Rayne & Delilah's Midnite Matinee(6)

I face Tater’s owner and motion at my eye and my nose. “What’s with this…dude?”

He extends his hand. “Lawson Vargas.”

I shake his hand. “Josie Howard. Who threw you through a plate-glass window?”

“I fight MMA. Got kinda banged up in a match a little while ago.”

“Good times. You’re not gonna MMA us or anything, are you?”

He smiles. His face is kind when he smiles and becomes a lot more interesting. “Naw.”

I raise my finger to tell him to hold on. I walk back to the tub and return with a black robe and a Scream mask. “Okay, Lawton—”

“Lawson. It’s fine.”

“Right. Sorry. Lawson. You’re gonna dance with your idiot goofball friends.” I shove the robe and mask into his hands.

He accepts them tentatively. “I’m not a dancer.”

“And Tater isn’t a basset hound, but oh! See how I don’t care.”

“I can’t.”

“You can roundhouse-kick people in the throat, but you can’t dance?”

“Different skill sets.”

“This show has a very limited pool of resources. We use whatever we have at hand, and you are at hand. Plus, you need to be punished for not owning a basset hound and not having smarter friends.”

He looks at the costume he’s holding and smiles a lopsided smile of concession.

He actually does have a nice face, I guess, upon reflection. He should try to get kicked in it less.

I hand Arliss the VHS tape with my dad’s writing scrawled on it in Sharpie. “I bet you didn’t know that the dude who directed A Christmas Story also directed a horror movie in the early seventies called Children Shouldn’t Play With Dead Things.”

Arliss eyes the tape like I’ve handed him a revolver and told him to kill his grandmother or be killed. “So that’s our dreck of the week.”

“For a seventy-thousand-dollar movie, it’s actually pretty decent.”

“Arliss Shouldn’t Help Make This Show. Get it?” Arliss says.

“You wanna know what it’s about?”

“I do not.”

“So this theater troupe goes to this island off the coast of Florida, where there’s a graveyard. And they’re led by this hippie doofus who’s full of hot turds, and he suggests they do this weird ritual and raise a corpse from the dead, but—”

“Lemme guess: children shouldn’t play with dead things?”

“You might enjoy this one.”

“So far, we’re zero for however many episodes we’ve done in the last year and a half.”

I hand him a sheet where we’ve mapped out the time cues and where to cut in the segments so he doesn’t have to watch the movie. Also a CD. “This is new intro music that our friend Jesmyn composed and recorded for us.”

“We’ll get letters.”


“Let’s get this show on the road. I have a very important date with not being here.”

“Arliss? That movie was my dad’s, and—”

“I know, they all are.”

“Yeah, but…this is one of the ones he and I actually watched together, so…”

“It’s special. I’ll be careful,” he says, suddenly quiet and sober, looking me in the eye. Arliss has always treated my growing up without a dad with more respect and gentleness than he affords anything else.

“I’d hate if he ever came back and—”

“I’ll treat it with ten times the care that went into the making of the actual movie.”

“Do twenty times.” I turn to Josie, who has apparently just handed the poor beagle owner a costume. He’s blushing. “You ready, Rayne?”

“Ready, Delilah.”


I don’t know who watches Midnite Matinee or why.

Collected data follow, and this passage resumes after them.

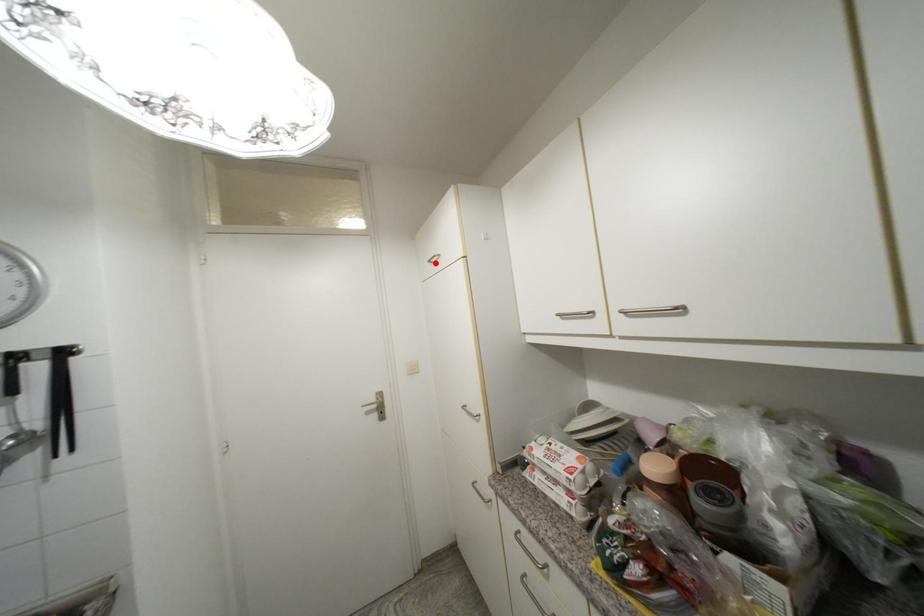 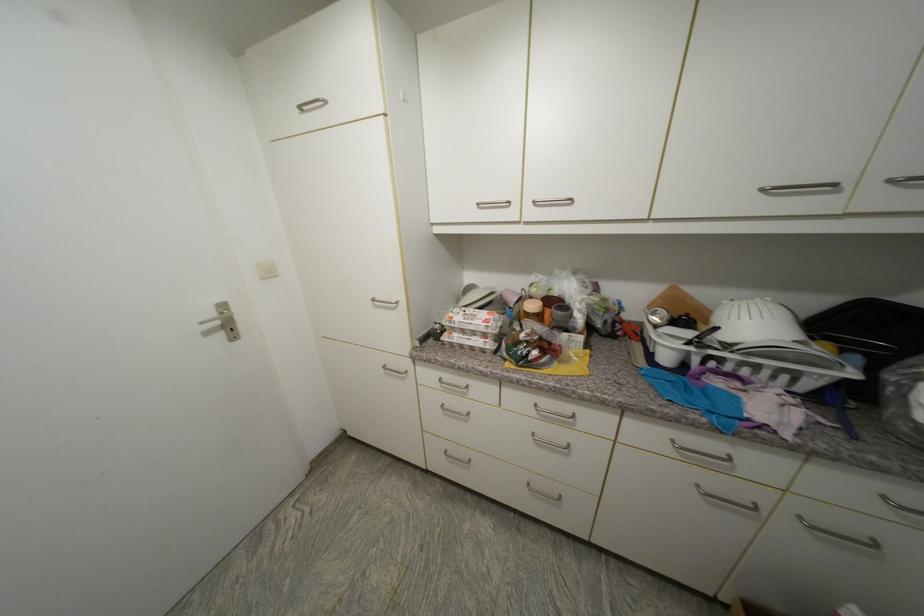 Locate, in the second image, the point that corresponds to the highlighted location in the first image.

(307, 108) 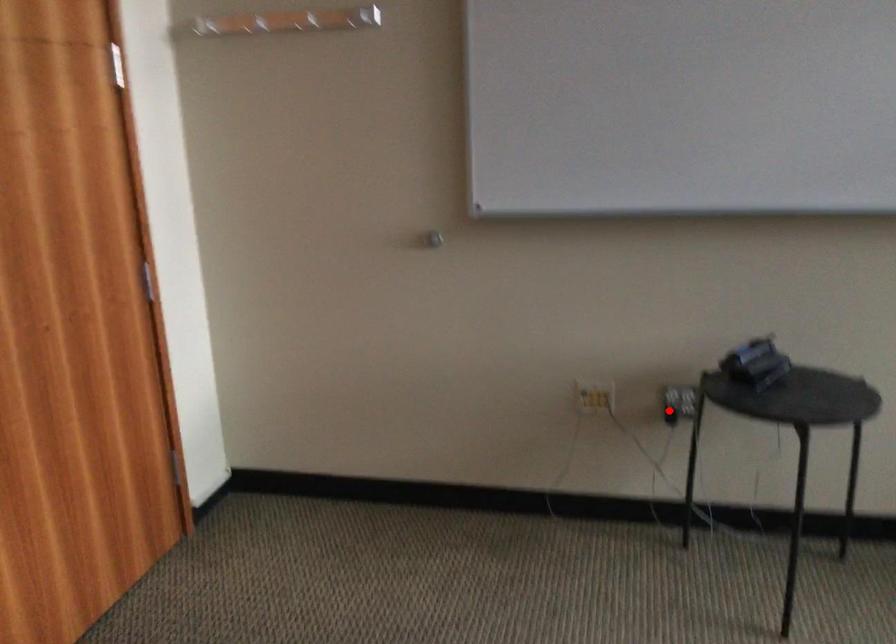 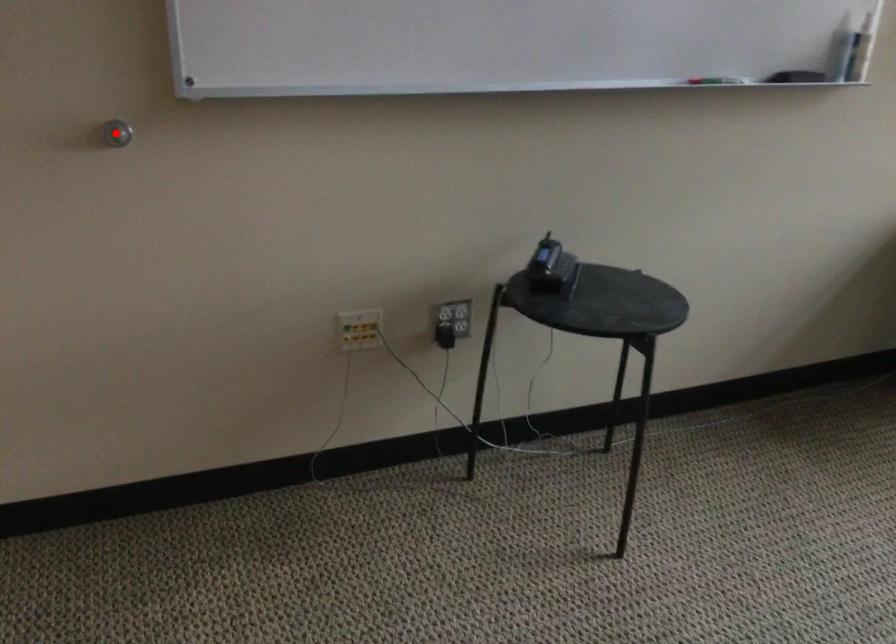 I am providing you with two images of the same scene from different viewpoints. A red point is marked on the first image and another point is marked on the second image. Do the highlighted points in image1 and image2 indicate the same real-world spot?

No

I mean, I have some idea from letters we get. Here’s my guess: it’s lonely people. People who don’t have a lot going on in their lives, because they have time to sit at home on a Saturday night (that’s when we air in most markets, including our home market) and flip through channels. People who aren’t rich, because if they were, they’d have more entertainment options. People who aren’t hip, because if they were, they’d seek out higher-quality entertainment options. People who don’t truly love to be frightened, because if they did, they’d find actual scary movies. People who prefer their awful movies straight, with no commentary, because otherwise they’d watch old episodes of Mystery Science Theater 3000. People who still write letters.

It’s a very niche crowd.

Most of all, I think it’s people who love to be reminded that sometimes you do your best and you come up short, but there’s still a place in the world for people like that. People like them. It might be 11:00 on a Saturday night on a public access station in Topeka, Kansas, but it’s a place. It’s comforting to know that you don’t have to be excellent to not be completely forgotten. Maybe it’s people who feel like the world is leaving them behind.

Maybe it’s people who simply want to remember a time when they were happier and their lives were easier. That’s why I would watch.